/---
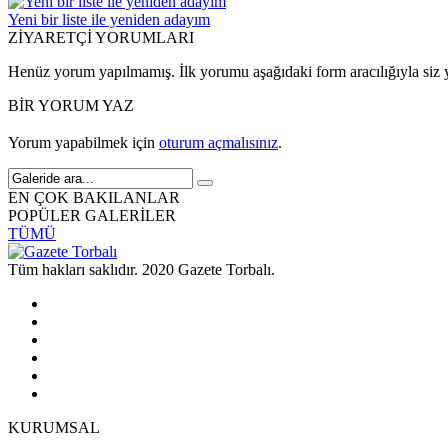
Yeni bir liste ile yeniden adayım
ZİYARETÇİ YORUMLARI
Henüz yorum yapılmamış. İlk yorumu aşağıdaki form aracılığıyla siz y
BİR YORUM YAZ
Yorum yapabilmek için
oturum açmalısınız
.
EN ÇOK BAKILANLAR
POPÜLER GALERİLER
TÜMÜ
Tüm hakları saklıdır. 2020 Gazete Torbalı.
KURUMSAL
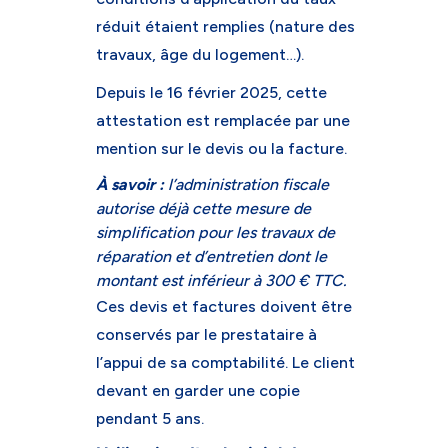
réduit étaient remplies (nature des
travaux, âge du logement…).
Depuis le 16 février 2025, cette
attestation est remplacée par une
mention sur le devis ou la facture.
À savoir :
l’administration fiscale
autorise déjà cette mesure de
simplification pour les travaux de
réparation et d’entretien dont le
montant est inférieur à 300 € TTC.
Ces devis et factures doivent être
conservés par le prestataire à
l’appui de sa comptabilité. Le client
devant en garder une copie
pendant 5 ans.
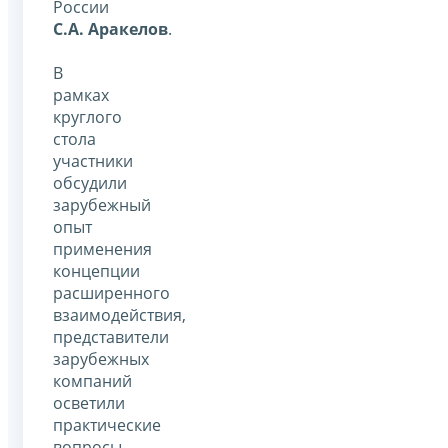
России
С.А. Аракелов
.
В
рамках
круглого
стола
участники
обсудили
зарубежный
опыт
применения
концепции
расширенного
взаимодействия,
представители
зарубежных
компаний
осветили
практические
вопросы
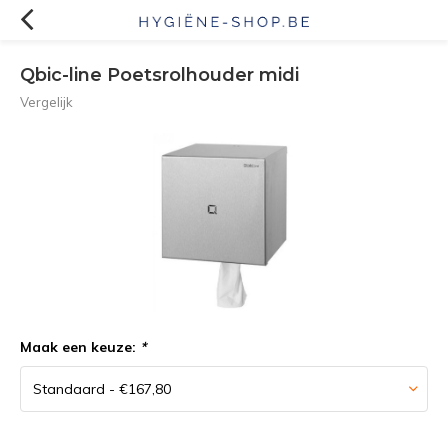
Qbic-line Poetsrolhouder midi
Vergelijk
Maak een keuze:
*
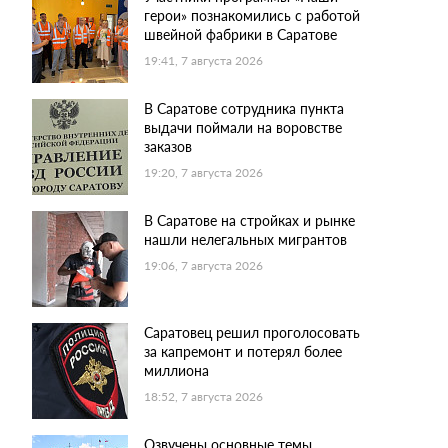
герои» познакомились с работой
швейной фабрики в Саратове
19:41, 7 августа 2026
В Саратове сотрудника пункта
выдачи поймали на воровстве
заказов
19:20, 7 августа 2026
В Саратове на стройках и рынке
нашли нелегальных мигрантов
19:06, 7 августа 2026
Саратовец решил проголосовать
за капремонт и потерял более
миллиона
18:52, 7 августа 2026
Озвучены основные темы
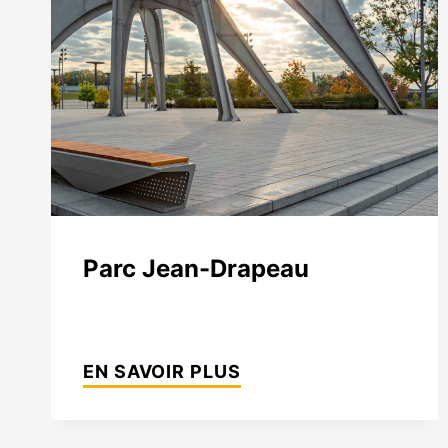
Développement durable
Textur
tranch
Maque
Échant
Tablea
Parc Jean-Drapeau
PARC
JEAN-
EN SAVOIR PLUS
DRAPEAU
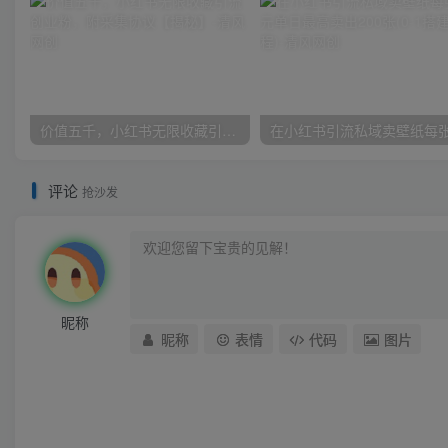
价值五千，小红书无限收藏引流创业粉，附采集协议【揭秘】
评论
抢沙发
昵称
昵称
表情
代码
图片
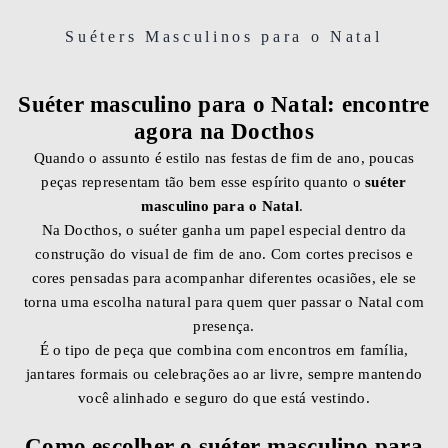
Suéters Masculinos para o Natal
Suéter masculino para o Natal: encontre
agora na Docthos
Quando o assunto é estilo nas festas de fim de ano, poucas
peças representam tão bem esse espírito quanto o
suéter
masculino para o Natal
.
Na Docthos, o suéter ganha um papel especial dentro da
construção do visual de fim de ano. Com cortes precisos e
cores pensadas para acompanhar diferentes ocasiões, ele se
torna uma escolha natural para quem quer passar o Natal com
presença.
É o tipo de peça que combina com encontros em família,
jantares formais ou celebrações ao ar livre, sempre mantendo
você alinhado e seguro do que está vestindo.
Como escolher o suéter masculino para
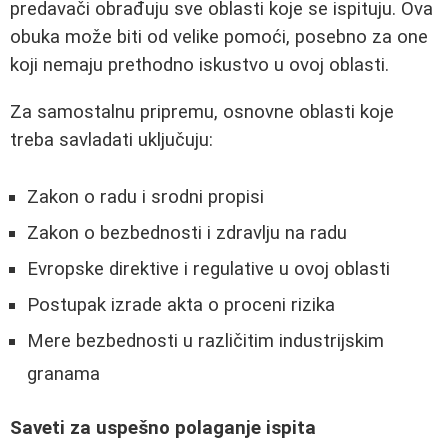
predavači obrađuju sve oblasti koje se ispituju. Ova
obuka može biti od velike pomoći, posebno za one
koji nemaju prethodno iskustvo u ovoj oblasti.
Za samostalnu pripremu, osnovne oblasti koje
treba savladati uključuju:
Zakon o radu i srodni propisi
Zakon o bezbednosti i zdravlju na radu
Evropske direktive i regulative u ovoj oblasti
Postupak izrade akta o proceni rizika
Mere bezbednosti u različitim industrijskim
granama
Saveti za uspešno polaganje ispita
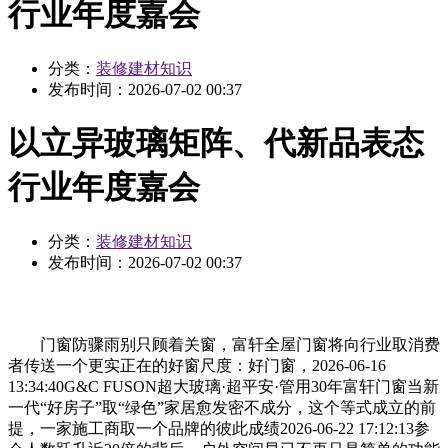
行业年度嘉会
分类：
装修建材知识
发布时间：
2026-07-02 00:37
以立异玻璃矩阵、代新品表态
行业年度嘉会
分类：
装修建材知识
发布时间：
2026-07-02 00:37
门窗防骤雨别只顾着关窗，富轩全屋门窗将向行业取消费
者传送一个更实正在的好窗尺度：好门窗，2026-06-16
13:34:40G&C FUSON超大玻璃·超平安·管用30年富轩门窗当新
一代“好房子”取“绿色”家居愈发密不成分，这个等式成立的前
提，一家施工商取一个品牌的彼此成绩2026-06-22 17:12:13参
\---
Return, from the entries, each line that holds "Natal".

Suéters Masculinos para o Natal
Suéter masculino para o Natal: encontre
masculino para o Natal
torna uma escolha natural para quem quer passar o Natal com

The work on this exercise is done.